Comme le propose Ehrenberg, en remettant en cause les approches individualistes de l’autonomie prises dans la dichotomie individu/société, cette perspective de l’autonomie individuelle peut induire une sorte de « relation causative à soi » (2005 : 205). Elle laisse à penser qu’un individu peut se fonder lui-même et produire « tout seul, subjectivement et grâce à sa capacité réflexive, le lien social dans ses interactions avec d’autres sujets » (2005 : 202). Or, dire que l’autonomie se fonde ou s’impose désormais à partir du registre de l’intime n’en fait pas moins une règle socialement instituée et imposée, dont la forme ne dépend pas directement des aspirations intimes des individus. Ce principe ne relève pas d’un idéal que chacun-e peut actualiser selon ses propres désirs ou capacités, mais d’une norme sociale qui s’impose institutionnellement aux individus. Si elle s’adresse prioritairement à des individualités, l’autonomie est instituée comme une contrainte à incorporer en dehors de ces mêmes individualités. Quand bien même cet idéal serait invoqué comme une mobilisation subjective et individuelle, il appartient au registre idéologique. Il est socialement institué et standardisé, donc un lieu potentiel d’instrumentation des parcours de vie et de réaffirmation des différences et des hiérarchies sociales, notamment linguistiques. Enfin, cette rhétorique de l’autonomie individuelle, conforme au modèle de l’égalité des chances et à l’ordre contractuel (Dubet 2010 : 92), peut avoir pour conséquence d’affaiblir les solidarités et les capacités à se penser collectivement, ignorant les processus de mobilité collective qui ont longtemps été des leviers pour l’intégration et pour l’autonomie des immigré-e-s.

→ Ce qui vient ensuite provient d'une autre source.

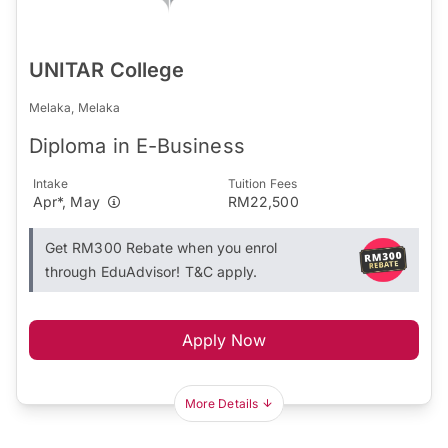
UNITAR College
Melaka, Melaka
Diploma in E-Business
Intake
Tuition Fees
Apr*, May
RM22,500
Get RM300 Rebate when you enrol
through EduAdvisor! T&C apply.
Apply Now
More Details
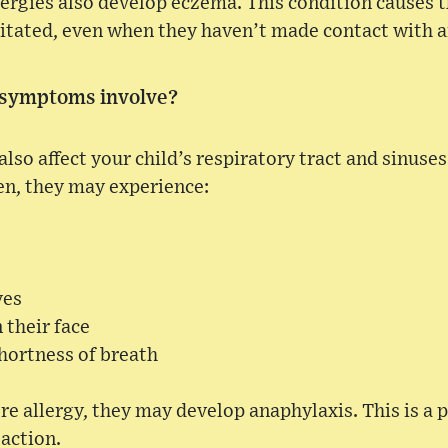
ergies also develop eczema. This condition causes 
rritated, even when they haven’t made contact with a
 symptoms involve?
also affect your child’s respiratory tract and sinuse
en, they may experience:
yes
n their face
hortness of breath
ere allergy, they may develop anaphylaxis. This is a p
eaction.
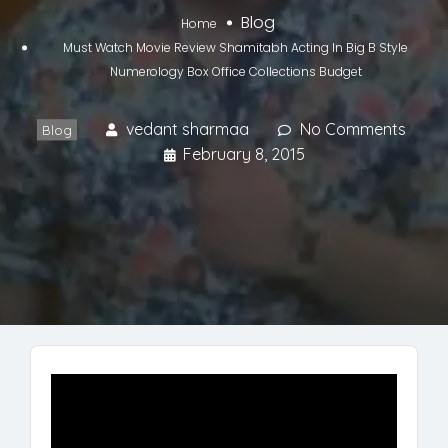
Blog
Home
Must Watch Movie Review Shamitabh Acting In Big B Style
Numerology Box Office Collections Budget
vedant sharmaa
No Comments
Blog
February 8, 2015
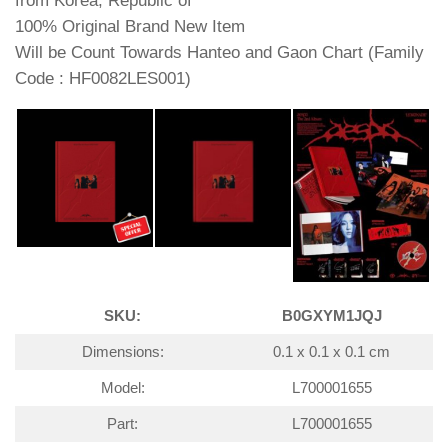
from Korea, Republic of
100% Original Brand New Item
Will be Count Towards Hanteo and Gaon Chart (Family
Code : HF0082LES001)
SKU:
B0GXYM1JQJ
Dimensions:
0.1 x 0.1 x 0.1 cm
Model:
L700001655
Part:
L700001655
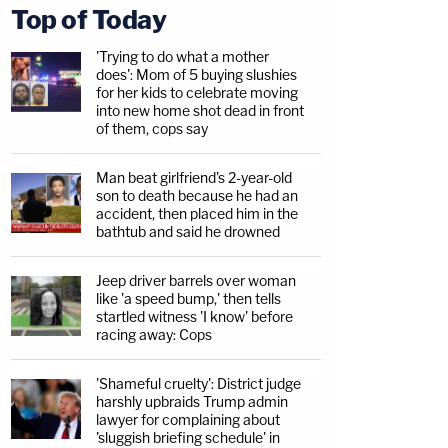
Top of Today
'Trying to do what a mother
does': Mom of 5 buying slushies
for her kids to celebrate moving
into new home shot dead in front
of them, cops say
Man beat girlfriend's 2-year-old
son to death because he had an
accident, then placed him in the
bathtub and said he drowned
Jeep driver barrels over woman
like 'a speed bump,' then tells
startled witness 'I know' before
racing away: Cops
'Shameful cruelty': District judge
harshly upbraids Trump admin
lawyer for complaining about
'sluggish briefing schedule' in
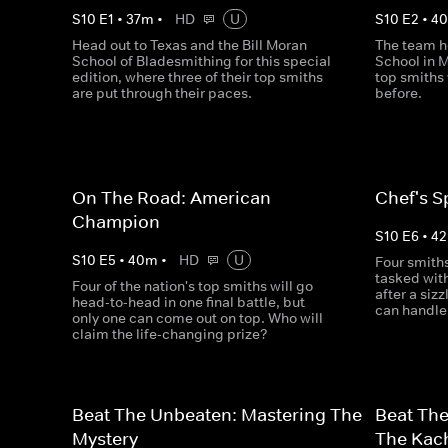
S
10
E
1
•
37
m
•
HD
U
S
10
E
2
•
4
Head out to Texas and the Bill Moran
The team h
School of Bladesmithing for this special
School in M
edition, where three of their top smiths
top smiths 
are put through their paces.
before.
On The Road: American
Chef's S
Champion
S
10
E
6
•
42
S
10
E
5
•
40
m
•
HD
U
Four smith
tasked with
Four of the nation's top smiths will go
after a siz
head-to-head in one final battle, but
can handle 
only one can come out on top. Who will
claim the life-changing prize?
Beat The Unbeaten: Mastering The
Beat Th
Mystery
The Kac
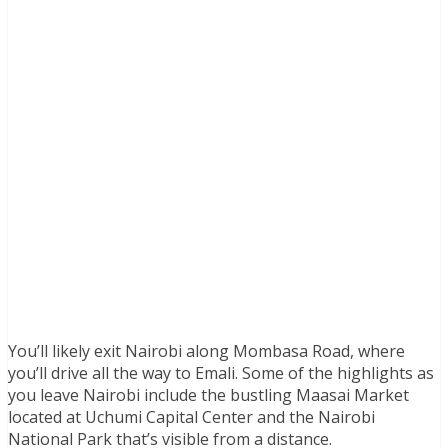
You’ll likely exit Nairobi along Mombasa Road, where
you’ll drive all the way to Emali. Some of the highlights as
you leave Nairobi include the bustling Maasai Market
located at Uchumi Capital Center and the Nairobi
National Park that’s visible from a distance.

Les vertus de l’obligation pour l’autonomie des femmes : quand ne pas avoir le choix est une bonne chose

Outre le caractère positif attribué à la formation linguistique CAI, c’est l’obligation de formation, elle-même, qui est plébiscitée par des enseignantes rencontrées :

(12) / on va dire que la formation linguistique leur permet de gagner en autonomie / même si / c’est aussi (…) toute une démarche dans leur esprit à faire / c’est vouloir aussi être autonome / et on voit que les (…) / la démarche qu’elles font déjà de venir régulièrement / donc de s’organiser à la maison / au niveau (…) / préparation des repas / au niveau des enfants / donc je trouve que c’est déjà une / une forme d’autonomie pour elles (…) / c’est un début (…) / bon la formation étant obligatoire / je pense que c’est une bonne chose / elles ont pas le choix / (…) / elles commencent à voler un petit peu de leurs propres ailes (…) / la formation est intensive / (…) / prendre le bus toutes seules / déjà la première fois elles sont accompagnées mais très vite elles prennent le bus toutes seules / le métro / elles commencent à se repérer dans Rennes / donc voilà / l’autonomie (…) / elle se fait avec la formation mais aussi avec tout ce que la formation entraine / comme autonomie / (Diane. 11.6)

Ces propos permettent de saisir certains antagonismes à partir desquels peut être légitimé le caractère contraignant et obligatoire de la FL CAI, au nom d’une version anti-sexiste située. Pour reprendre une formulation de Dubet : « Dans le monde idéal des chances, “vouloir, c’est pouvoir”. » (2010 : 81). Ainsi, même si Diane envisage que l’autonomie gagnée par la FL CAI, et ce qu’elle entraine, représente toute une démarche de l’esprit à faire, et qu’il est nécessaire de vouloir être autonome pour faire advenir cette autonomie, soit qu’elle est avant tout une aspiration qui « se prouve en s’éprouvant » (Foessel 2011 : 351), l’enseignante considère, paradoxalement, que c’est une bonne chose que les femmes stagiaires n’aient pas le choix. C’est au nom des bienfaits et des bénéfices qu’il entraine, notamment en termes d’autonomie, que le caractère obligatoire et contraignant de cette prescription linguistique est décrit comme bénéfique, lorsqu’il implique les femmes stagiaires. À travers ce glissement de l’aspiration à la condition (Ehrenberg 2011 : 562), l’autonomie apparait comme une sorte de propriété des stagiaires à être ou à ne pas être autonomes ou comme le lieu de possession de quelque chose d’assez sécurisant pour se sentir libre d’avoir des projets (Dubet 2010 : 104). Formulé ainsi, cet idéal peut être un leurre qui invite à s’affranchir de l’autre, à ne rien lui devoir et à ne rien lui donner en retour.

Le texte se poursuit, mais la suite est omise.